Chroniques

Temps de lecture : 2 min 38 s

Pilule rouge

Le 10 juillet 2025 — Modifié à 07 h 00 min le 10 juillet 2025
Par Stéphanie Gagnon

J’ai peur de l’intelligence artificielle. Pas parce qu’elle est intelligente, mais parce que nous, on l’est pas tant que ça.

Donne un outil puissant à l’humanité pis regarde ce qu’il en fait. La NASA a envoyé un robot à plusieurs milliards sur Mars, dans le coin de 2010, pis l’ingénieur qui contrôlait le rover à distance lui a fait dessiner... Un pénis.

L’IA en tant que telle, c’est pas une menace, c’est juste une patente programmée pour faire ce qu’on lui dit. Là où ça se complique, c’est quand elle est entrainée et contrôlée par monsieur et madame tout le monde qui la nourrissent n’importe comment, utilisant tout le potentiel de cette technologie à des fins pas toujours nobles.

Un autre volet qui m’effraie de l’IA, c’est tout ce qu’on ne fait plus nous-mêmes à cause d’elle. Tout y est délégué : penser, organiser... On sous-traite notre intelligence. (À grand coût écologique, puisque chaque conversation avec par exemple ChatGPT nécessite un apport en eau pour refroidir les serveurs, en plus d’émettre en moyenne 4.32g de CO2 par interaction, par rapport à une requête web ordinaire qui produit 0.02 gramme. Multiplions ça par des millions de requêtes quotidiennes mondialement, ça donne chaud.)

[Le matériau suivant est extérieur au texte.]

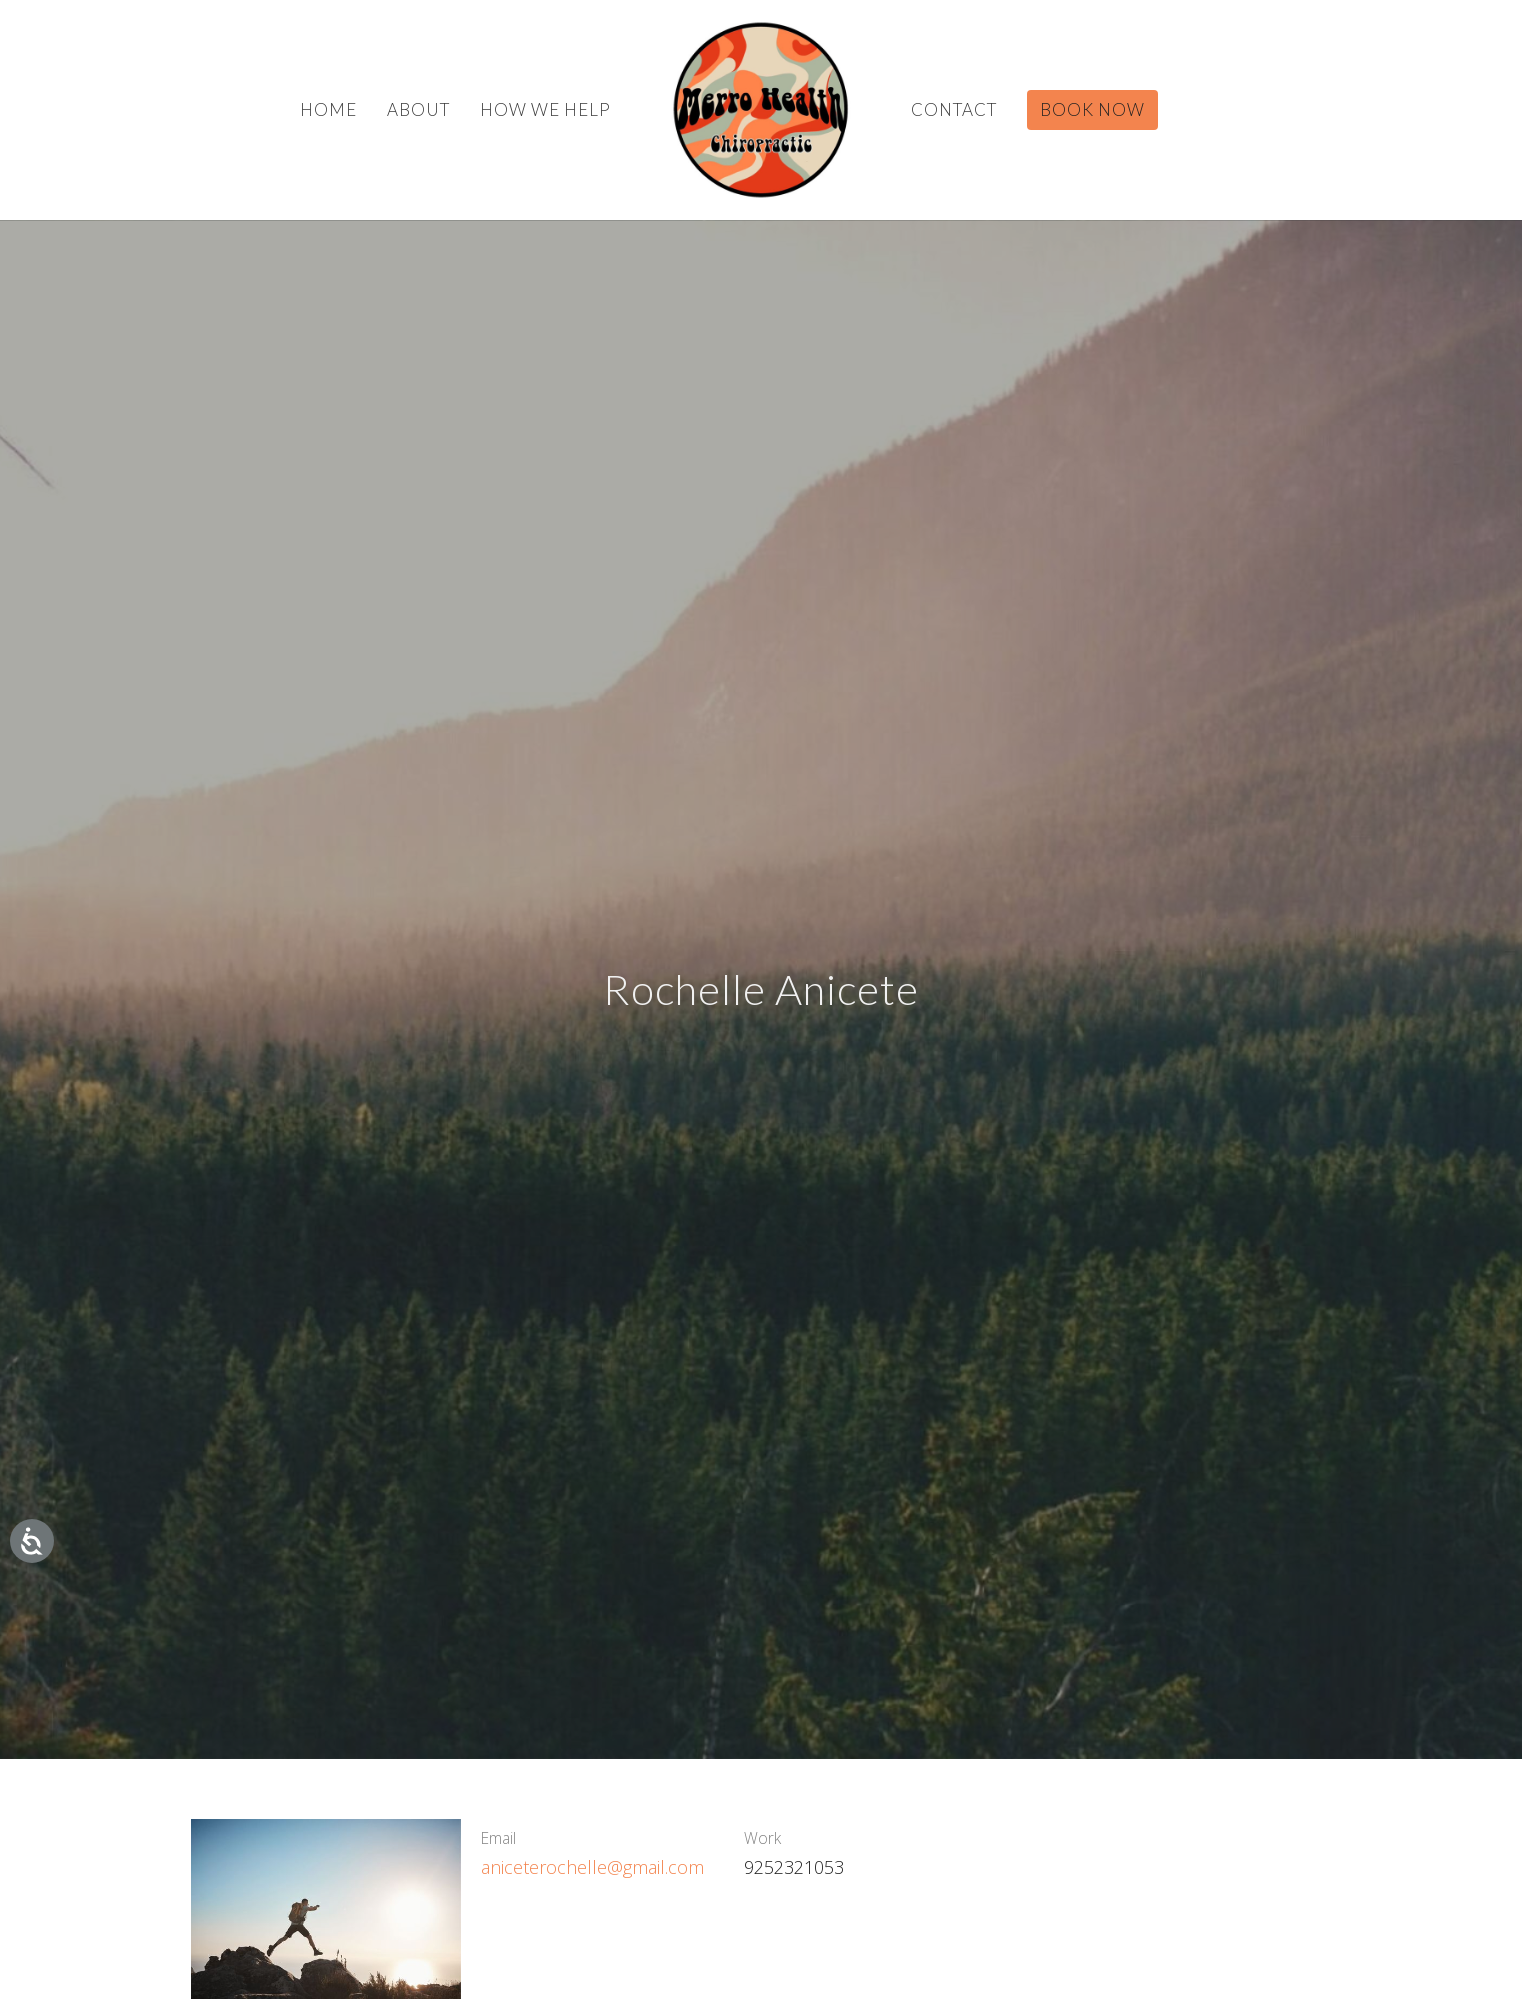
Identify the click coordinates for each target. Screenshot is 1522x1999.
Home (328, 109)
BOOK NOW (1092, 109)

On a voulu se simplifier la vie avec la technologie, c’est bel et bon, mais je trouve qu’on dérape quand on demande à notre montre intelligente si on a assez marché pour mériter un biscuit. Bientôt, on n’aura plus besoin de conduire, juste à être passagers dans nos véhicules. (Et permettez-moi ce commentaire gratuit : c’est laitte, un Cybertruck, et j’hais tout ce que ca représente : « chus riche, pressé, j’m’en sacre des changements climatiques et j’ai besoin que ça paraisse »)

C’est pas nouveau, d’avoir peur que ça dégénère, les robots et l’IA. Dans Wall-E, les humains, après avoir cochonné la planète, finissent bedonnants sur des chaises flottantes dans des vaisseaux pendant des générations, incapables de lever le petit doigt, pendant que des robots faisaient tout. Dans Star Trek, la Reine Borg voulait « améliorer » l’humanité. Tsé, fusionner tout le monde dans un esprit collectif froid. J’en ai fait des cauchemars à l’époque, pis chaque fois que je furète sur les réseaux sociaux, je trouve qu’on s’en approche un peu plus. Entrons dans le moule. Ne dérangeons pas.

J’arrive d’assister à We Will Rock You, (allez-voir ça) une comédie musicale hommage à Queen où les machines ont remplacé la musique, la pensée critique pis les émotions. Heureusement, y’a encore du monde qui résiste et qui veulent sentir, créer et vivre pour vrai. Pas juste générer du contenu tiède.

Je dis pas qu’on devrait tout jeter à la poubelle pis se racheter une machine à écrire. Mais entre une calèche amish pis une Tesla qui t’emmène à l’épicerie pendant que tu dors, y’a sûrement un juste milieu.

Et est-ce qu’on peut ralentir ça un brin ? Genre, prendre un temps d’arrêt, pour voir si on ne serait pas en train de créer une version bêta de la Matrice. Je vous invite à choisir la pilule rouge et à regarder autour de vous, remarquer comme ça commence à glisser. Je pense sincèrement que collectivement, on n’a pas encore la maturité de dompter une bébelle de cette nature. Y’a ben des fois dans l’histoire de l’humanité où on a reçu un nouveau pouvoir pis qu’on s’en est servi comme des caves. Je pense aux PFAS, à Monsanto, aux OGM, aux vols d’identité, aux drones militaires, Nagasaki, l’agent orange, et vous pensez surement à mille autres exemples... Rien là-dedans n’est réjouissant.

L’intelligence artificielle, ça pourrait être une merveille. Mais pour l’instant, c’est comme si on avait donné un sabre laser à un enfant de 5 ans qui aurait mangé deux rangées d’une boîte de Chip Ahoy. C’est pas l’arme qui est dangereuse, c’est les petites mains qui courent avec insouciamment.